LATAJĄCE ZAGROŻENIE ...
W terminalu Portu Lotniczego Olsztyn - Mazury odbyła się konferencja pn. „Bezpieczne wykorzystanie dronów w cywilnej przestrzeni powietrznej”. Dyskutowano o bezpiecznym użytkowaniu bezzałogowych urządzeń latających, by nie stały się one przyczyną lotniczych katastrof.
W konferencji uczestniczyli przedstawiciele instytucji rządowych, ośrodków naukowych i uczelni, regionalnych portów lotniczych, a także producenci bezzałogowych statków powietrznych. Zastanawiano się m. in. nad tym, jak zapobiec niebezpiecznym incydentom z ich udziałem.

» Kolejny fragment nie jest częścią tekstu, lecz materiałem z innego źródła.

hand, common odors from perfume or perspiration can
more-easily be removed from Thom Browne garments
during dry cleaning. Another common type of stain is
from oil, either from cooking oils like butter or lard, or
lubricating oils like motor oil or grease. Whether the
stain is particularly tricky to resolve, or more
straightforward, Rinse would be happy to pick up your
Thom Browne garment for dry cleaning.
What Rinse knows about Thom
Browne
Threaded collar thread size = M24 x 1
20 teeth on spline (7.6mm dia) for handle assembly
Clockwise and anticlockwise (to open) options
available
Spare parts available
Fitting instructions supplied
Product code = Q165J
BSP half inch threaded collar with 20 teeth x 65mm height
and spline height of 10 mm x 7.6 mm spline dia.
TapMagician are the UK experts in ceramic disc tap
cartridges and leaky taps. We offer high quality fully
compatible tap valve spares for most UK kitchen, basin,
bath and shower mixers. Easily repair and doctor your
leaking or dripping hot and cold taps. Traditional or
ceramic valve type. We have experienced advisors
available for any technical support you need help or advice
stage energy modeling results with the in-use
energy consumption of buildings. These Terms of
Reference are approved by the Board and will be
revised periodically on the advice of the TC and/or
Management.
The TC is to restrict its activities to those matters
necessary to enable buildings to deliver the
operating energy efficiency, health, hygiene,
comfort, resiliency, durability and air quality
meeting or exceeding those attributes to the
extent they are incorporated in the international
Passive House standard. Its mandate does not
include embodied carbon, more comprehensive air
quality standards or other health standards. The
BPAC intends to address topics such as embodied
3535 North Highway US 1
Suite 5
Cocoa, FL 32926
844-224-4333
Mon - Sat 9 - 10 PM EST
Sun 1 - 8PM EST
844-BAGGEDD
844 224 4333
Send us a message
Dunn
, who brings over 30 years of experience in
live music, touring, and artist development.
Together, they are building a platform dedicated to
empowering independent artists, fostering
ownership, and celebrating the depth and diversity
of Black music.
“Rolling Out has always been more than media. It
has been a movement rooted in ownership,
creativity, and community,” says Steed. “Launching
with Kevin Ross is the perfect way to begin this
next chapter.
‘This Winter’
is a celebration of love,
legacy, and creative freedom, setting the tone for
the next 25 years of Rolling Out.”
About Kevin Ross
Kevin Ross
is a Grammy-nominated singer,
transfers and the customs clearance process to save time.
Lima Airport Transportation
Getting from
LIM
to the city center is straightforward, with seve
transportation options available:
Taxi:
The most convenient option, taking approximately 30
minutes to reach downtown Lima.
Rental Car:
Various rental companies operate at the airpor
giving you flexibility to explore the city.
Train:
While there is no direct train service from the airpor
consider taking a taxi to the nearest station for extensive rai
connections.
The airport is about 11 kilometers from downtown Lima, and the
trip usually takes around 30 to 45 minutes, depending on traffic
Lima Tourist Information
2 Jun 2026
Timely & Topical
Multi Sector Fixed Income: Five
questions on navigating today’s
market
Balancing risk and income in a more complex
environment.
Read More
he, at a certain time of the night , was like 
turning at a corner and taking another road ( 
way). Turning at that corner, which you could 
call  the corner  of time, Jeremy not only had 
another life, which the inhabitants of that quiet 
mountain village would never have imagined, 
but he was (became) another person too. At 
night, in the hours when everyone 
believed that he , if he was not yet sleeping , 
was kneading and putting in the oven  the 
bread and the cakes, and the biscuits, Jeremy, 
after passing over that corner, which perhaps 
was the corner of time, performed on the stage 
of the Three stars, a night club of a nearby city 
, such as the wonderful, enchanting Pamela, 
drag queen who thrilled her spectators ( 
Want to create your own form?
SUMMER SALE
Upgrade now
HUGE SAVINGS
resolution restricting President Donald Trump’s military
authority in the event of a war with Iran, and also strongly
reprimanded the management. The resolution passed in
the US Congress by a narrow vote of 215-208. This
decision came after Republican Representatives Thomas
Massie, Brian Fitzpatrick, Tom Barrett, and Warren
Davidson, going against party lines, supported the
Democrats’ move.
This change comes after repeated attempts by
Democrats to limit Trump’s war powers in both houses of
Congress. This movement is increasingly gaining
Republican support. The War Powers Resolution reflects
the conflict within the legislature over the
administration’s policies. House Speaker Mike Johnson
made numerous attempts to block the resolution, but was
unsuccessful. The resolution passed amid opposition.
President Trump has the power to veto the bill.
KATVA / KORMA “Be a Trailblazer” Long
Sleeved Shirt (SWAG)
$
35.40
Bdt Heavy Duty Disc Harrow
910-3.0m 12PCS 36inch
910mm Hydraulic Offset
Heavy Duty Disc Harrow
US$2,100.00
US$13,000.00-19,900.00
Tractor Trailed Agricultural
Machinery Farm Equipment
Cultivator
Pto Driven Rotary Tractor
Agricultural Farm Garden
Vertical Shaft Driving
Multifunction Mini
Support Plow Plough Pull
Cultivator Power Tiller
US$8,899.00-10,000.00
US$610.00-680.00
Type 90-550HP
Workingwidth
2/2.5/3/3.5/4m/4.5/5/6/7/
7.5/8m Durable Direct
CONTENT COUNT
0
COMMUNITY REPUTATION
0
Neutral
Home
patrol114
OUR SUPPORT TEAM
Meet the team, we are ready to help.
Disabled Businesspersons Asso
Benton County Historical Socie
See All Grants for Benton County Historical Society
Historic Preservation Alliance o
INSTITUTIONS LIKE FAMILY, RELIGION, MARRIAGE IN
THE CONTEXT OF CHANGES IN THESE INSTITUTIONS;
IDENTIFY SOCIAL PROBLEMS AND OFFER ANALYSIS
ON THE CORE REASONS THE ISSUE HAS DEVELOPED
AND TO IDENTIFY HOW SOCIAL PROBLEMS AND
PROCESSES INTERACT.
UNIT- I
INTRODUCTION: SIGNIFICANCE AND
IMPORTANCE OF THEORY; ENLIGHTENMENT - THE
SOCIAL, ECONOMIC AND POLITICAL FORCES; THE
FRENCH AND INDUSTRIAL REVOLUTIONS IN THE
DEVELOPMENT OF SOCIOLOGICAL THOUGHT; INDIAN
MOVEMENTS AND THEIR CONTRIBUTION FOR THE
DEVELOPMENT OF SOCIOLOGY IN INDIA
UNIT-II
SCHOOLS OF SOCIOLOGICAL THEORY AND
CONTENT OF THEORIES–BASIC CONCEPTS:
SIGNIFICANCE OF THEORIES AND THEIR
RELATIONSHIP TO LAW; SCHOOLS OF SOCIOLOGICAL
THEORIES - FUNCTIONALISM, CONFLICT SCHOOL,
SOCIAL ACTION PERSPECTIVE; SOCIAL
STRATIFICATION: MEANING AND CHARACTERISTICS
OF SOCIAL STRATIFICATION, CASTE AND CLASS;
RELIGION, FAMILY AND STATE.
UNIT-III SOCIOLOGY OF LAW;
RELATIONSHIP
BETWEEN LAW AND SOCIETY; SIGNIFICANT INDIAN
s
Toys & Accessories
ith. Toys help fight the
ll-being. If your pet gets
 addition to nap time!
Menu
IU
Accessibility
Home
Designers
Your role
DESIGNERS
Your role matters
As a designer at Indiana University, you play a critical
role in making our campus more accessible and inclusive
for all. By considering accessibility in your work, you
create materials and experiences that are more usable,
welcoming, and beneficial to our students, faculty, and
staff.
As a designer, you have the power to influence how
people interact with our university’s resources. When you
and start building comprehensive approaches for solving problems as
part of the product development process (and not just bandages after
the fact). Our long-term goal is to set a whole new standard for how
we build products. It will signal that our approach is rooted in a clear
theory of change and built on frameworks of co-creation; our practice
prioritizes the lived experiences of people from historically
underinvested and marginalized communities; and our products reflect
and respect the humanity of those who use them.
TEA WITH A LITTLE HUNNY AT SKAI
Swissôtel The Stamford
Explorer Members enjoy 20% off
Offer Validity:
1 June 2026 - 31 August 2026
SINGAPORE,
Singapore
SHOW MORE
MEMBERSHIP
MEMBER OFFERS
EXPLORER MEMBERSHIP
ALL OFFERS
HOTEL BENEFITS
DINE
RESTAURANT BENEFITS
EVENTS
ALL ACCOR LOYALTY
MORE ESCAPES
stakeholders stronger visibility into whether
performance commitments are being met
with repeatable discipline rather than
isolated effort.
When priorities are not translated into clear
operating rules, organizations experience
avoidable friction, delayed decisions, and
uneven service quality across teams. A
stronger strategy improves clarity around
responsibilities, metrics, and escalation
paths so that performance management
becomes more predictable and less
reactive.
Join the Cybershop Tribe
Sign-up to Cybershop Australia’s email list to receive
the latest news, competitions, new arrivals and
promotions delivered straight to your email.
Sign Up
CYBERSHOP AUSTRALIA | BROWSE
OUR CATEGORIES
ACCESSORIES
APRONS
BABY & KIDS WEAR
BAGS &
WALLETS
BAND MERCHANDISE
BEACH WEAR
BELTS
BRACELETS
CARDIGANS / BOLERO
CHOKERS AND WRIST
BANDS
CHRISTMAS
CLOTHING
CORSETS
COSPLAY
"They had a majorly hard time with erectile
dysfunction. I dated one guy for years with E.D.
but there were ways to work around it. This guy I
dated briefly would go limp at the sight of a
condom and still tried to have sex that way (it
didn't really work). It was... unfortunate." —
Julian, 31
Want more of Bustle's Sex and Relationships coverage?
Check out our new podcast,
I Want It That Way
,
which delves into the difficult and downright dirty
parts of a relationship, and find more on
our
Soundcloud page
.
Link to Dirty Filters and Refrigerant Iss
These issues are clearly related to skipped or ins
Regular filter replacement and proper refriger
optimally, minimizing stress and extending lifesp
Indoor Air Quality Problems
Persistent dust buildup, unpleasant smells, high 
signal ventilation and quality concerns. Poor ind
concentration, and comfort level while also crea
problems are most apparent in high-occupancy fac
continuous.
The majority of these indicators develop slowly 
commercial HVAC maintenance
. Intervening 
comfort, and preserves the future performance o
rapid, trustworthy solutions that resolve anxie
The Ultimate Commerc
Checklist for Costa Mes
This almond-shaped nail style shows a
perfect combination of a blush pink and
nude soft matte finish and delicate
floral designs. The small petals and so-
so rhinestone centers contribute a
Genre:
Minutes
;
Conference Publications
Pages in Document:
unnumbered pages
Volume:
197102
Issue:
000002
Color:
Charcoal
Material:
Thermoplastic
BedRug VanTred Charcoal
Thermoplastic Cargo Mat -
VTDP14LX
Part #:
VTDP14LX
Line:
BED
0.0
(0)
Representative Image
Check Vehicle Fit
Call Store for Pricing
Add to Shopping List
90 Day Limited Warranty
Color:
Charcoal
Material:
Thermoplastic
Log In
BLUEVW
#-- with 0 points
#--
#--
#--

- Z roku na rok bezzałogowych urządzeń latających jest coraz więcej na polskim niebie. Z tego powodu potrzebne są regulacje prawne, takie jak w przypadku ruchu drogowego, by było wiadomo jak i gdzie mogą się one poruszać – mówił Jerzy Szmit, wiceminister Infrastruktury i Budownictwa. Pewne rozwiązania już są.